Retour aux origines : Sylvain Sylvain (guitare) et Bill Murcia (batterie) officient dans divers groupes de la fin des 60s. Ils sont à l’initiative de la création des NYD, et s’adjoignent Johnny Thunders (guitare) Arthur Kane (basse) et David Johansen (chant). Ils se nourrissent du répertoire Rythm’n Blues (ils reprennent Bo Diddley, Sonny Boy Williamson), et s’inscrivent dans l’univers Glam, un univers qui propose une image ambiguë sexuellement et décadente. A côté des « personnages » créés par Bowie-Ziggy et par Alice Cooper, les groupes Glam –SweetBolanCockney Rebel,…- jouent avec plus ou moins de provocation sur ces aspects. La particularité des New York Dolls, c’est l’excès, la radicalité.  Look, attitudes, répertoire,  : le groupe surprend, provoque, ne laisse pas indifférent. Positivement ou négativement. Exemple : la même année, dans le Poll d’un magazine, ils sont à la fois classés comme meilleur et comme pire groupe…

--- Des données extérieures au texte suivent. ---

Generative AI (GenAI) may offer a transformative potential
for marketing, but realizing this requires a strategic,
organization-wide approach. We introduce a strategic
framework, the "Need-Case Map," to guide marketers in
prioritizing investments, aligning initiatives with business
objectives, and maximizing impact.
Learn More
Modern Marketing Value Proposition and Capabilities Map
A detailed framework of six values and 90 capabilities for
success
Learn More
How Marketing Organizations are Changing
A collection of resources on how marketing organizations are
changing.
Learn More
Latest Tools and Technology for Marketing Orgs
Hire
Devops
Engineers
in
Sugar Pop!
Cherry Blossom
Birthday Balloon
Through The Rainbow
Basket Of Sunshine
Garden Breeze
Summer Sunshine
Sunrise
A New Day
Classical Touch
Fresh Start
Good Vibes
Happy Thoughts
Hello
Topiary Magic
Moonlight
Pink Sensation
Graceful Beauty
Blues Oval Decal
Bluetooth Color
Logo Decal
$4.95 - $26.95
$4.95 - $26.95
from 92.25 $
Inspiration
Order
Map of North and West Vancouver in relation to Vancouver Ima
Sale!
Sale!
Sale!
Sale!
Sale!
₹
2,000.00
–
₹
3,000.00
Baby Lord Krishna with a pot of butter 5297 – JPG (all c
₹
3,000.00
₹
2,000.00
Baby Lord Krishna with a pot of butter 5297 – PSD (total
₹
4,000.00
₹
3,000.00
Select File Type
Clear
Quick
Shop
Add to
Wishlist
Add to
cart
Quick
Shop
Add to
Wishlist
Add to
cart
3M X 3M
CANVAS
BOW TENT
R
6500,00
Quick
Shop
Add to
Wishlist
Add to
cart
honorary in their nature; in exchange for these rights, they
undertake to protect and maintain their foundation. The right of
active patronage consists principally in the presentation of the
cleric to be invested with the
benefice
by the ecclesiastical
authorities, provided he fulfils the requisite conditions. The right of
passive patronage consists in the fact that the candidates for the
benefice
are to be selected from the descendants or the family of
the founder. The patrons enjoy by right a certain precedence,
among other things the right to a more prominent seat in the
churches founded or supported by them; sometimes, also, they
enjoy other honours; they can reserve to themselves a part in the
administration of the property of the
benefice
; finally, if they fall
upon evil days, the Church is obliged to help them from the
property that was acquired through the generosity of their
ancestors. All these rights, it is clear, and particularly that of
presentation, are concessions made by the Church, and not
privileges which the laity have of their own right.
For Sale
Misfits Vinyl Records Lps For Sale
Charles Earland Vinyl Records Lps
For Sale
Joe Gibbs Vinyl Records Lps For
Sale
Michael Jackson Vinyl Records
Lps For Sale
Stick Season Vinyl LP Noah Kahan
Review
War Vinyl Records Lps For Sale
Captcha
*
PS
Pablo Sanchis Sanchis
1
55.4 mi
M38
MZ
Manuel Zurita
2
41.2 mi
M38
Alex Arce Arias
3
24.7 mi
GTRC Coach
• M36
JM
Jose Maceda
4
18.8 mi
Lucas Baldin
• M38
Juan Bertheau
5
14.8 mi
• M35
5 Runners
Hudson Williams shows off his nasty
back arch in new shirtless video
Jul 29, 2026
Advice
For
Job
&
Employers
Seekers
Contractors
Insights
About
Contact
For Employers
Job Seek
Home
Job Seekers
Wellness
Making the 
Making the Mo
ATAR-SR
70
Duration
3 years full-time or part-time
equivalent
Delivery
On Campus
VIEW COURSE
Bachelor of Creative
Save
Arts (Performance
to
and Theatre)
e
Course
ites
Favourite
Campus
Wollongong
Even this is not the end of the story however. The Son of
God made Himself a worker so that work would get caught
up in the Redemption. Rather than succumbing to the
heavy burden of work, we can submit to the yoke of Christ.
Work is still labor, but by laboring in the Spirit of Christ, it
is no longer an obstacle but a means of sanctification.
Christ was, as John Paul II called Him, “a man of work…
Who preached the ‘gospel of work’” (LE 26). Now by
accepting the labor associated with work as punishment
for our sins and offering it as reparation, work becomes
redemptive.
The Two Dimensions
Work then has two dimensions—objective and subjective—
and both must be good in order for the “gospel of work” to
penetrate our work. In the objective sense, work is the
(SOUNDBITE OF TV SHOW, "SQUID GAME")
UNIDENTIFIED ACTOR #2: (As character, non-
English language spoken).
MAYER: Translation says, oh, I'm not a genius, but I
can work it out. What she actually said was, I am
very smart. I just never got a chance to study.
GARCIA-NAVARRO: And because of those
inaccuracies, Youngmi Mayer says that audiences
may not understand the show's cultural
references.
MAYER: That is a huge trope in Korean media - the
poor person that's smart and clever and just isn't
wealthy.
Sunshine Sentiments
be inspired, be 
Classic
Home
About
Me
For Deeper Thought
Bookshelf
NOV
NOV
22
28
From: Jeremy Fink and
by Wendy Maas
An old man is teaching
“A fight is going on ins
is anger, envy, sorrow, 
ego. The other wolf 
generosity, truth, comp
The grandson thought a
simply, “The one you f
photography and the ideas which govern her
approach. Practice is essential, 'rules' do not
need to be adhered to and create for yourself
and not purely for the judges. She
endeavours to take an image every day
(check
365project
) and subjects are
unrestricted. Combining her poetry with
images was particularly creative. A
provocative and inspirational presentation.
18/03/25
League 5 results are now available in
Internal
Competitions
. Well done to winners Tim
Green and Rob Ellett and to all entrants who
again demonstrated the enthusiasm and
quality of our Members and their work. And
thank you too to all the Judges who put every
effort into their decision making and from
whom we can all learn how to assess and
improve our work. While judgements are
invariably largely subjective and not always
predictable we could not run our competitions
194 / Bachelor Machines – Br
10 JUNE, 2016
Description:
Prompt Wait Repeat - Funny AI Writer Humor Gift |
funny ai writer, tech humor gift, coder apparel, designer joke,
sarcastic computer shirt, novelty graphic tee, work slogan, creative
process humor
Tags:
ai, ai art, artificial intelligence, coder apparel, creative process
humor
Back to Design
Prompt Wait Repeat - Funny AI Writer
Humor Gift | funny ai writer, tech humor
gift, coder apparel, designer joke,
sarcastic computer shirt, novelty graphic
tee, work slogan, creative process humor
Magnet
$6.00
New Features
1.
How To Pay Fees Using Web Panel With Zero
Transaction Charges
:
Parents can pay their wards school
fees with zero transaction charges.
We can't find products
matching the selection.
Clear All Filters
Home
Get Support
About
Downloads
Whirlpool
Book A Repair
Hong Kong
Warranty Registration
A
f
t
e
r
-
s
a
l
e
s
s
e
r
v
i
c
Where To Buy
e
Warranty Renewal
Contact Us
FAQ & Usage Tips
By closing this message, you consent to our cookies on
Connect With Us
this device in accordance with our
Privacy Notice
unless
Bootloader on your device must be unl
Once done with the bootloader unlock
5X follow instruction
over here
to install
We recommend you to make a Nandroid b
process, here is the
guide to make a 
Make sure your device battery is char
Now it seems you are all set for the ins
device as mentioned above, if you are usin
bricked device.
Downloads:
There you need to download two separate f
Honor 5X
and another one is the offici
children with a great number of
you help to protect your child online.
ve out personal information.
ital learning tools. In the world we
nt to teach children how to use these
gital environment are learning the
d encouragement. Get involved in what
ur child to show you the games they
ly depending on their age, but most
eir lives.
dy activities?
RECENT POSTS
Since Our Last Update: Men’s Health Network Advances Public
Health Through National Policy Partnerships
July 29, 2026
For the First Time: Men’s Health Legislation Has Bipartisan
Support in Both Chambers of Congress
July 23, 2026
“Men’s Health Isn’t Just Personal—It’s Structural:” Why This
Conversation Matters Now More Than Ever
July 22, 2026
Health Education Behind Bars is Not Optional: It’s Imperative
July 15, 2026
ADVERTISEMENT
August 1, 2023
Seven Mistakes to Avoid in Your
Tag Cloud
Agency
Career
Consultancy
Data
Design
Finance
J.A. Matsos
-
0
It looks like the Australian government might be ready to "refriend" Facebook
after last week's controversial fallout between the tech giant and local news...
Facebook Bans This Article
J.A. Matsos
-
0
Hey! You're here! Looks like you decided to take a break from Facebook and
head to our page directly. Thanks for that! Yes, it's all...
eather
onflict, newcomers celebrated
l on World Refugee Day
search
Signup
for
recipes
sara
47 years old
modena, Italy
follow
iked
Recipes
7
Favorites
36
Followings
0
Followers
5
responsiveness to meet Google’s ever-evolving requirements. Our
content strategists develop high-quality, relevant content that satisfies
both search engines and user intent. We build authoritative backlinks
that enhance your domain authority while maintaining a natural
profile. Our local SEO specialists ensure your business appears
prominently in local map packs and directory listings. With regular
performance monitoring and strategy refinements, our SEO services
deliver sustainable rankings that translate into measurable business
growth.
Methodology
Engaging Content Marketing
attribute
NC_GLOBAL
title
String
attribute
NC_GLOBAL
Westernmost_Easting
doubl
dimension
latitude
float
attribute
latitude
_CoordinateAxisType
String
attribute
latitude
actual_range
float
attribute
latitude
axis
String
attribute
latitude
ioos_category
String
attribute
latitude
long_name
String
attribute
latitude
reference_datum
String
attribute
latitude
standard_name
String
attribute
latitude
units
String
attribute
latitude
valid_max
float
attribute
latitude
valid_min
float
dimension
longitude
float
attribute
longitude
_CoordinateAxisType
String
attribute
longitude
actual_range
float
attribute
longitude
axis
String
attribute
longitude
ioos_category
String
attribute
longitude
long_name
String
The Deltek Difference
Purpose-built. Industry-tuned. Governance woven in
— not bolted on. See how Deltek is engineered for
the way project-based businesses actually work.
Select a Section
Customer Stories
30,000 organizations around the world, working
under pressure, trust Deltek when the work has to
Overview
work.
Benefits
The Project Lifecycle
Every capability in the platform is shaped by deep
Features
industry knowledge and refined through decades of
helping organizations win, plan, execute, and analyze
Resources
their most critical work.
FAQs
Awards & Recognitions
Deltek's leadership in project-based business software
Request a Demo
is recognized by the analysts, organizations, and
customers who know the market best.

Le line-up se met en place dès 1971. De concerts en concerts, les Dolls se font un nom et sont signés par Mercury. Un premier album sort en 1973. Le succès commercial est limité. Il en ira de même pour le second disque, « Too Much Too Soon ». Mercury arrête les frais. D’autant que le groupe sent le soufre : problèmes d’addiction, décès de Bill Murcia…Pendant une brève période, en 1975, le britannique Malcolm McLaren, à la recherche d’un groupe « spectaculaire », leur servira de manager, en les relookant en cuir rouge…McLaren quitte cependant rapidement un bateau en perdition. Et va « créer » les Sex Pistols, en Angleterre, avec le succès que l’on connaît. En 1975, Johnny Thunders rejoint Richard Hell pour lancer les Heartbreakers, groupe phare du Punk US.
Sylvain, Johansen et Kane mettent fin à l’aventure en 1976. Alors même que toute une nouvelle scène new yorkaise – Talking Heads , Ramones, Television,   – souligne l’importance qu’a eue pour eux le parcours des New York Dolls…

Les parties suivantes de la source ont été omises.